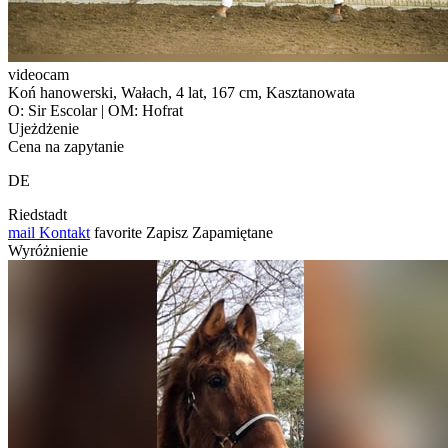
videocam
Koń hanowerski, Wałach, 4 lat, 167 cm, Kasztanowata
O: Sir Escolar | OM: Hofrat
Ujeżdżenie
Cena na zapytanie
DE
Riedstadt
mail
Kontakt
favorite
Zapisz
Zapamiętane
Wyróżnienie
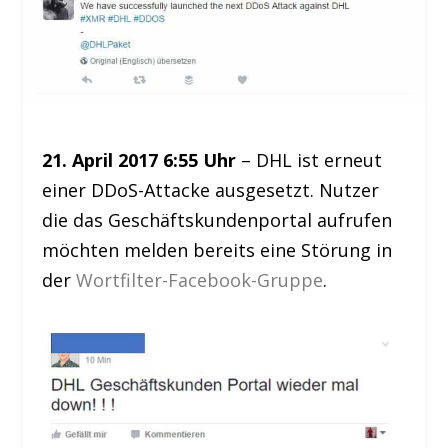
21. April 2017 6:55 Uhr
– DHL ist erneut
einer DDoS-Attacke ausgesetzt. Nutzer
die das Geschäftskundenportal aufrufen
möchten melden bereits eine Störung in
der
Wortfilter-Facebook-Gruppe
.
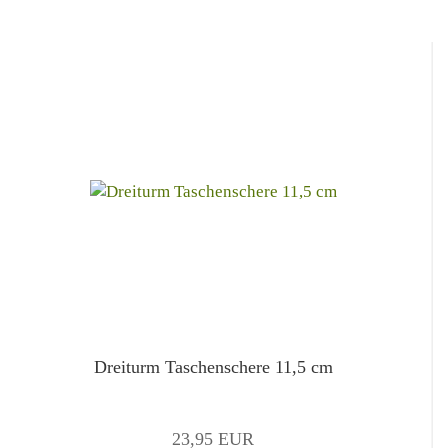
Dreiturm Taschenschere 11,5 cm
23,95 EUR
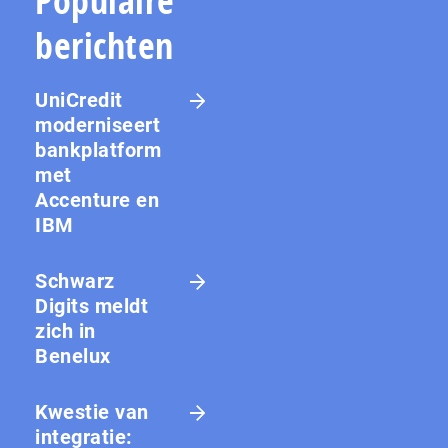
Populaire
berichten
UniCredit
moderniseert
bankplatform
met
Accenture en
IBM
Schwarz
Digits meldt
zich in
Benelux
Kwestie van
integratie:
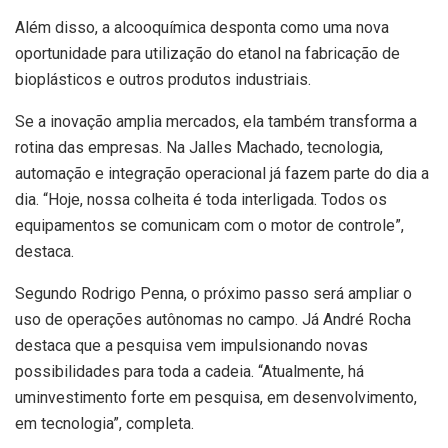
Além disso, a alcooquímica desponta como uma nova
oportunidade para utilização do etanol na fabricação de
bioplásticos e outros produtos industriais.
Se a inovação amplia mercados, ela também transforma a
rotina das empresas. Na Jalles Machado, tecnologia,
automação e integração operacional já fazem parte do dia a
dia. “Hoje, nossa colheita é toda interligada. Todos os
equipamentos se comunicam com o motor de controle”,
destaca.
Segundo Rodrigo Penna, o próximo passo será ampliar o
uso de operações autônomas no campo. Já André Rocha
destaca que a pesquisa vem impulsionando novas
possibilidades para toda a cadeia. “Atualmente, há
uminvestimento forte em pesquisa, em desenvolvimento,
em tecnologia”, completa.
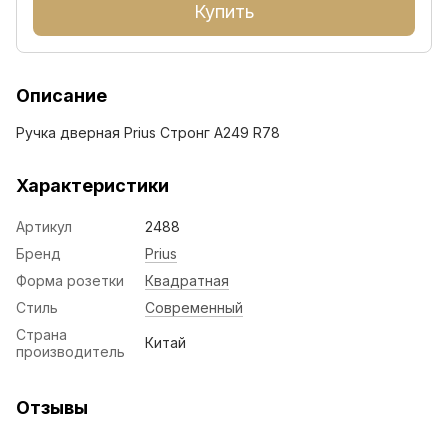
Купить
Описание
Ручка дверная Prius Стронг А249 R78
Характеристики
Артикул
2488
Бренд
Prius
Форма розетки
Квадратная
Стиль
Современный
Страна
Китай
производитель
Отзывы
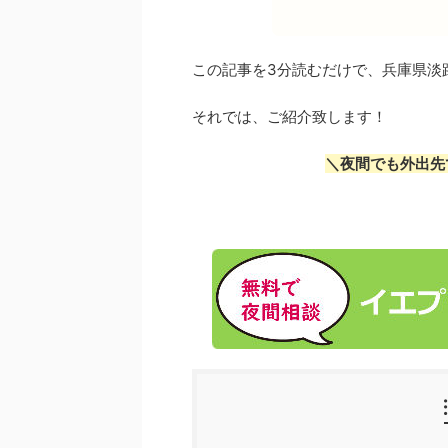
この記事を3分読むだけで、兵庫県淡
それでは、ご紹介致します！
＼夜間でも外出先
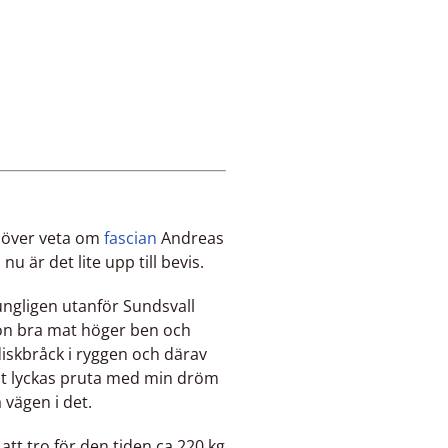
ehöver veta om
fascian
Andreas
u är det lite upp till bevis.
rungligen utanför Sundsvall
on bra mat höger ben och
 diskbråck i ryggen och därav
lut lyckas pruta med min dröm
 vägen i det.
 att tro för den tiden ca 220 kg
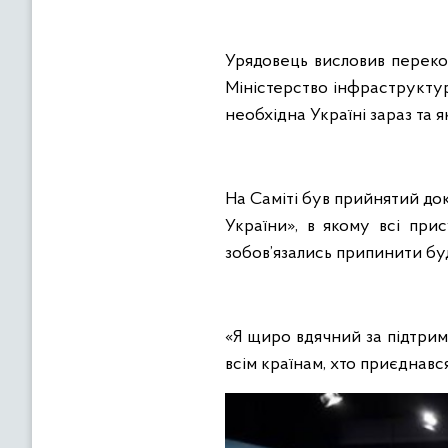
Урядовець висловив переко
Міністерство інфраструкту
необхідна Україні зараз та 
На Саміті був прийнятий док
України», в якому всі при
зобов’язались припинити бу
«Я щиро вдячний за підтримк
всім країнам, хто приєднавс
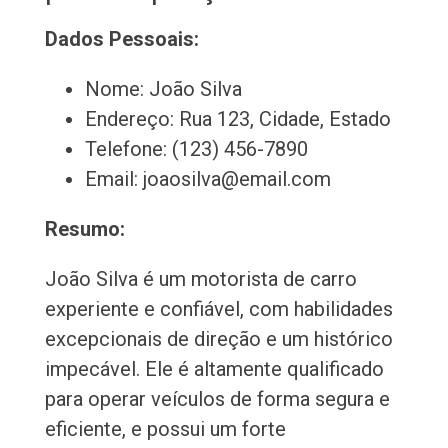
Dados Pessoais:
Nome: João Silva
Endereço: Rua 123, Cidade, Estado
Telefone: (123) 456-7890
Email: joaosilva@email.com
Resumo:
João Silva é um motorista de carro
experiente e confiável, com habilidades
excepcionais de direção e um histórico
impecável. Ele é altamente qualificado
para operar veículos de forma segura e
eficiente, e possui um forte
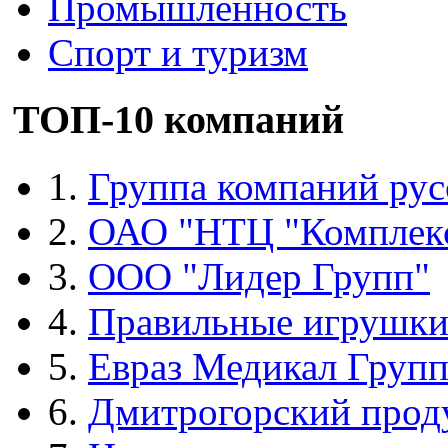
Промышленность
Спорт и туризм
ТОП-10 компаний
1.
Группа компаний рус
2.
ОАО "НТЦ "Комплек
3.
ООО "Лидер Групп"
4.
Правильные игрушк
5.
Евраз Медикал Груп
6.
Дмитрогорский прод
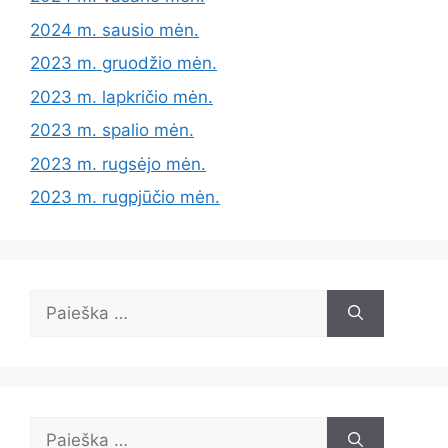
2024 m. sausio mėn.
2023 m. gruodžio mėn.
2023 m. lapkričio mėn.
2023 m. spalio mėn.
2023 m. rugsėjo mėn.
2023 m. rugpjūčio mėn.
Ieškoti:
Ieškoti:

-=-=-=-=-

- [The problem] Give the data again word for word, without pictures.

- [Answer space]
videocam
Koń hanowerski, Wałach, 4 lat, 167 cm, Kasztanowata
O: Sir Escolar | OM: Hofrat
Ujeżdżenie
Cena na zapytanie
DE
Riedstadt
mail
Kontakt
favorite
Zapisz
Zapamiętane
Wyróżnienie
21. April 2017 6:55 Uhr
– DHL ist erneut
einer DDoS-Attacke ausgesetzt. Nutzer
die das Geschäftskundenportal aufrufen
möchten melden bereits eine Störung in
der
Wortfilter-Facebook-Gruppe
.
Dreiturm Taschenschere 11,5 cm
23,95 EUR
Populaire
berichten
UniCredit
moderniseert
bankplatform
met
Accenture en
IBM
Schwarz
Digits meldt
zich in
Benelux
Kwestie van
integratie:
Além disso, a alcooquímica desponta como uma nova
oportunidade para utilização do etanol na fabricação de
bioplásticos e outros produtos industriais.
Se a inovação amplia mercados, ela também transforma a
rotina das empresas. Na Jalles Machado, tecnologia,
automação e integração operacional já fazem parte do dia a
dia. “Hoje, nossa colheita é toda interligada. Todos os
equipamentos se comunicam com o motor de controle”,
destaca.
Segundo Rodrigo Penna, o próximo passo será ampliar o
uso de operações autônomas no campo. Já André Rocha
destaca que a pesquisa vem impulsionando novas
possibilidades para toda a cadeia. “Atualmente, há
uminvestimento forte em pesquisa, em desenvolvimento,
em tecnologia”, completa.
Купить
Описание
Ручка дверная Prius Стронг А249 R78
Характеристики
Артикул
2488
Бренд
Prius
Форма розетки
Квадратная
Стиль
Современный
Страна
Китай
производитель
Отзывы
この記事を3分読むだけで、兵庫県淡
それでは、ご紹介致します！
＼夜間でも外出先
ehöver veta om
fascian
Andreas
u är det lite upp till bevis.
rungligen utanför Sundsvall
on bra mat höger ben och
 diskbråck i ryggen och därav
lut lyckas pruta med min dröm
 vägen i det.
 att tro för den tiden ca 220 kg
Урядовець висловив переко
Міністерство інфраструкту
необхідна Україні зараз та 
На Саміті був прийнятий док
України», в якому всі при
зобов’язались припинити бу
«Я щиро вдячний за підтримк
всім країнам, хто приєднавс
Dados Pessoais:
Nome: João Silva
Endereço: Rua 123, Cidade, Estado
Telefone: (123) 456-7890
Email: joaosilva@email.com
Resumo:
João Silva é um motorista de carro
experiente e confiável, com habilidades
excepcionais de direção e um histórico
impecável. Ele é altamente qualificado
para operar veículos de forma segura e
eficiente, e possui um forte
Промышленность
Спорт и туризм
ТОП-10 компаний
1.
Группа компаний рус
2.
ОАО "НТЦ "Комплек
3.
ООО "Лидер Групп"
4.
Правильные игрушк
5.
Евраз Медикал Груп
6.
Дмитрогорский прод
2024 m. sausio mėn.
2023 m. gruodžio mėn.
2023 m. lapkričio mėn.
2023 m. spalio mėn.
2023 m. rugsėjo mėn.
2023 m. rugpjūčio mėn.
Ieškoti:
Ieškoti:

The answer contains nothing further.